§ ACTION ITEM: Lines before the one containing "น Embryo Glue" are to be left out; that line and every line after it, through the last line below, are to be reproduced exactly.

=== Begin Enclosure ===

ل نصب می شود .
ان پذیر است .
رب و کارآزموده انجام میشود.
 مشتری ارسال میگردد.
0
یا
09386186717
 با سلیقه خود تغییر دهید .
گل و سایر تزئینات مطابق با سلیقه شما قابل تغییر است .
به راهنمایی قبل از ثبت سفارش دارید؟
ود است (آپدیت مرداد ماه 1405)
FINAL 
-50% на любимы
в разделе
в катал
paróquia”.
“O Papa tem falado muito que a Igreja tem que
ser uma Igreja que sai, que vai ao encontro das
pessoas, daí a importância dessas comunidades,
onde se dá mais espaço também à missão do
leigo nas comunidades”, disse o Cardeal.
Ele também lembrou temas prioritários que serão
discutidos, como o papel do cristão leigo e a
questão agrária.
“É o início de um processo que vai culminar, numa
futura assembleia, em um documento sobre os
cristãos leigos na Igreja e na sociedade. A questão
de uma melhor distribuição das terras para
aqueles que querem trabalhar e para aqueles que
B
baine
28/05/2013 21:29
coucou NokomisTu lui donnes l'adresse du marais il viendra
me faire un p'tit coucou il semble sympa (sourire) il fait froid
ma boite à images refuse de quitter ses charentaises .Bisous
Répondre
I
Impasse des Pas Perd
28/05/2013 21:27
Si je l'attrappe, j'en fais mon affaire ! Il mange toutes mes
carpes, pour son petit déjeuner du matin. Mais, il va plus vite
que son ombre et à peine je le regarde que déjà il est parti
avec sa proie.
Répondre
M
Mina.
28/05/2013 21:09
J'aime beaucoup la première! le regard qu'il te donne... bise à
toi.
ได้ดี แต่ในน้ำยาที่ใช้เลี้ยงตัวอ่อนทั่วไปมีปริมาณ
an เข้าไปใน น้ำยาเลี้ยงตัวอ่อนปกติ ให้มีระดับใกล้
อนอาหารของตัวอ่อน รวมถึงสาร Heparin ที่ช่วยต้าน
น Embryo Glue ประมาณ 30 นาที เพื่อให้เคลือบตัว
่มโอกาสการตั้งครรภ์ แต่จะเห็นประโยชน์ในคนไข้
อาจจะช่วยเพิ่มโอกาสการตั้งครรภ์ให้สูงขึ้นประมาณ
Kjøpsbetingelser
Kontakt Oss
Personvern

=== End Enclosure ===

§ ANSWER BOX:
น Embryo Glue ประมาณ 30 นาที เพื่อให้เคลือบตัว
่มโอกาสการตั้งครรภ์ แต่จะเห็นประโยชน์ในคนไข้
อาจจะช่วยเพิ่มโอกาสการตั้งครรภ์ให้สูงขึ้นประมาณ
Kjøpsbetingelser
Kontakt Oss
Personvern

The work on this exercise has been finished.